Srithammarat Suksa School (โรงเรียนกัลยาณีศรีธรรมราช) is a private Christian school in Nakhon Si Thammarat, Southern Thailand.

==History==
Srithammarat Suksa School was the first private school in Nakhon Si Thammarat. The school was built in 1901 by a group of U.S. Presbyterian missionaries who came to Nakhon Si Thammarat to teach Christianity. Their leader was Mr. Ekkles. In the early days, the school was called "The American School" and only boys were able to attend the classes. In 1941, during the alliance with Japan, the name of the school was changed from "The American School for Boys" to Sithammaratwittaya School.

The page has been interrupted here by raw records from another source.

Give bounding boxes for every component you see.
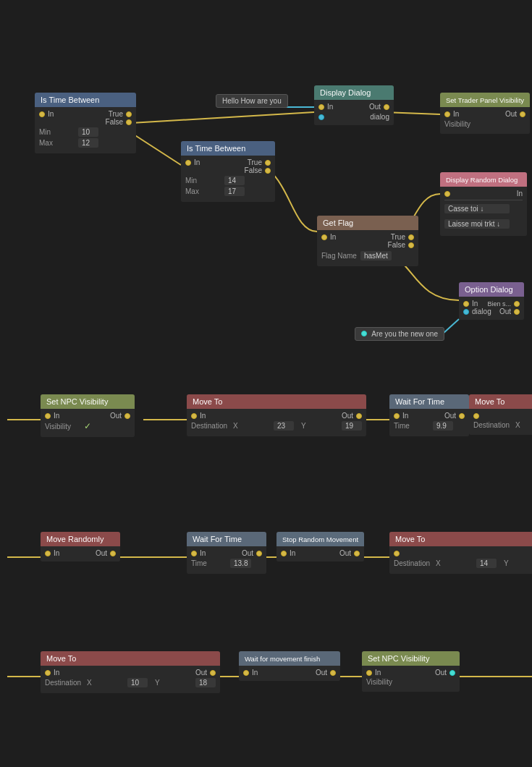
- max-value[interactable]: 12: [78, 138, 98, 148]
- port-false-out[interactable]: [126, 119, 132, 125]
- node-title: Move To: [46, 654, 76, 663]
- min-value[interactable]: 14: [224, 176, 245, 185]
- port-out[interactable]: [330, 670, 336, 676]
- port-in[interactable]: [444, 191, 450, 197]
- node-title: Stop Random Movement: [282, 535, 358, 543]
- node-wait-for-time-2: Wait For Time In Out Time 13.8: [187, 532, 266, 574]
- node-title: Display Random Dialog: [446, 176, 518, 184]
- dest-x[interactable]: 23: [274, 421, 294, 431]
- node-header-is-time-between-1: Is Time Between: [35, 93, 136, 107]
- port-out[interactable]: [210, 670, 216, 676]
- node-header-display-dialog: Display Dialog: [314, 85, 394, 100]
- node-title: Wait For Time: [193, 535, 242, 543]
- time-value[interactable]: 9.9: [433, 421, 453, 431]
- node-header-is-time-between-2: Is Time Between: [181, 141, 275, 156]
- node-is-time-between-2: Is Time Between In True False Min 14 Max…: [181, 141, 275, 202]
- port-out[interactable]: [256, 551, 262, 556]
- port-in[interactable]: [444, 111, 450, 117]
- port-out[interactable]: [384, 104, 389, 110]
- port-out[interactable]: [124, 413, 130, 419]
- node-title: Move To: [193, 397, 222, 406]
- option-laisse[interactable]: Laisse moi trkt ↓: [444, 219, 510, 229]
- node-option-dialog: Option Dialog In Bien s... dialog Out: [459, 282, 524, 320]
- port-dialog[interactable]: [463, 309, 469, 315]
- node-header-move-to-4: Move To: [41, 651, 220, 666]
- port-in[interactable]: [243, 670, 249, 676]
- port-in[interactable]: [394, 551, 400, 556]
- port-dialog[interactable]: [318, 114, 324, 120]
- min-value[interactable]: 10: [78, 127, 98, 137]
- node-title: Is Time Between: [41, 96, 99, 104]
- node-header-move-to-2: Move To: [469, 394, 532, 409]
- node-move-to-2: Move To In Destination X: [469, 394, 532, 435]
- node-header-move-randomly: Move Randomly: [41, 532, 120, 546]
- port-in[interactable]: [473, 413, 479, 419]
- port-in[interactable]: [321, 234, 327, 240]
- port-in[interactable]: [45, 413, 51, 419]
- port-option-out[interactable]: [514, 301, 520, 307]
- node-stop-random: Stop Random Movement In Out: [276, 532, 364, 562]
- port-in[interactable]: [394, 413, 400, 419]
- port-in[interactable]: [366, 670, 372, 676]
- node-header-move-to-3: Move To: [389, 532, 532, 546]
- port-true-out[interactable]: [408, 234, 414, 240]
- node-header-wait-2: Wait For Time: [187, 532, 266, 546]
- dest-y[interactable]: 19: [342, 421, 362, 431]
- node-title: Set NPC Visibility: [368, 654, 429, 663]
- port-out[interactable]: [110, 551, 116, 556]
- node-title: Move To: [395, 535, 425, 543]
- node-header-set-npc-1: Set NPC Visibility: [41, 394, 135, 409]
- node-is-time-between-1: Is Time Between In True False Min 10 Max…: [35, 93, 136, 153]
- node-header-random-dialog: Display Random Dialog: [440, 172, 527, 187]
- port-true-out[interactable]: [265, 160, 271, 166]
- max-value[interactable]: 17: [224, 187, 245, 196]
- node-set-npc-vis-2: Set NPC Visibility In Out Visibility: [362, 651, 460, 692]
- port-in[interactable]: [463, 301, 469, 307]
- port-false-out[interactable]: [408, 242, 414, 248]
- node-move-to-4: Move To In Out Destination X 10 Y 18: [41, 651, 220, 693]
- port-out[interactable]: [356, 413, 362, 419]
- port-in[interactable]: [191, 551, 197, 556]
- port-in[interactable]: [45, 670, 51, 676]
- port-in[interactable]: [185, 160, 191, 166]
- dest-y[interactable]: 18: [195, 678, 216, 687]
- port-in[interactable]: [39, 111, 45, 117]
- node-title: Set NPC Visibility: [46, 397, 108, 406]
- time-value[interactable]: 13.8: [230, 559, 251, 568]
- node-title: Set Trader Panel Visibility: [446, 96, 524, 104]
- node-header-option-dialog: Option Dialog: [459, 282, 524, 297]
- port-in[interactable]: [281, 551, 287, 556]
- node-move-to-3: Move To In Destination X 14 Y 3: [389, 532, 532, 574]
- node-wait-movement: Wait for movement finish In Out: [239, 651, 340, 681]
- text-bubble-hello: Hello How are you: [216, 94, 288, 108]
- node-wait-for-time-1: Wait For Time In Out Time 9.9: [389, 394, 469, 436]
- node-set-trader-panel: Set Trader Panel Visibility In Out Visib…: [440, 93, 530, 134]
- node-header-stop-random: Stop Random Movement: [276, 532, 364, 546]
- port-out[interactable]: [520, 111, 525, 117]
- option-casse[interactable]: Casse toi ↓: [444, 204, 510, 213]
- port-out-cyan[interactable]: [449, 670, 455, 676]
- node-move-to-1: Move To In Out Destination X 23 Y 19: [187, 394, 366, 436]
- node-header-move-to-1: Move To: [187, 394, 366, 409]
- port-true-out[interactable]: [126, 111, 132, 117]
- port-false-out[interactable]: [265, 168, 271, 174]
- port-in[interactable]: [318, 104, 324, 110]
- node-header-set-npc-2: Set NPC Visibility: [362, 651, 460, 666]
- node-title: Move To: [475, 397, 504, 406]
- dest-x[interactable]: 14: [476, 559, 497, 568]
- node-header-get-flag: Get Flag: [317, 216, 418, 230]
- port-in[interactable]: [191, 413, 197, 419]
- node-display-random-dialog: Display Random Dialog In Casse toi ↓ Lai…: [440, 172, 527, 236]
- node-title: Wait for movement finish: [245, 655, 320, 663]
- port-out[interactable]: [459, 413, 465, 419]
- port-in[interactable]: [45, 551, 51, 556]
- port-out[interactable]: [514, 309, 520, 315]
- node-get-flag: Get Flag In True False Flag Name hasMet: [317, 216, 418, 266]
- dest-x[interactable]: 10: [127, 678, 148, 687]
- text-bubble-are-you: Are you the new one: [355, 327, 444, 341]
- node-title: Is Time Between: [187, 144, 245, 153]
- node-header-wait-movement: Wait for movement finish: [239, 651, 340, 666]
- node-title: Option Dialog: [465, 285, 513, 294]
- port-out[interactable]: [354, 551, 360, 556]
- flag-name-value[interactable]: hasMet: [360, 251, 392, 260]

The school has grown into a co-educational institution of more than 5,000 students from kindergarten to grade 12.

==English programme==
The Srithammarat Suksa School English Programme (EP) was started in 2000 and is one of the largest English programs in southern Thailand with students from pre-kindergarten to grade 12. More than 800 students study most of their subjects in English under a faculty of 40 plus native English speaking teachers from a variety of Western countries.

The English Programme is separated into three parts:
- Kindergarten English Programme: KEP
- Primary English Programme: PEP
- Secondary English Programme: SEP

KEP, PEP, and SEP operate classes of no more than 30 students, with several sections for each grade. All classes are taught in teams, with a Thai homeroom teacher or teachers’ assistant working with the native English speaking teacher. There is also an EIP (English Immersion Program) where students from the regular program are taught English by native English speaking teachers.

There are 1,000 English books in the EP library plus a teacher's resource room of books from around the globe. The EP uses curriculum and standards from North America, Singapore, Australia, England, and Thailand.

The EP foreign staff number about 45 from the US, Canada, South Africa, Australia, New Zealand, and the UK. The English Programme purchased and built a new EP campus in 2011. The new facility is the school's third campus (of four).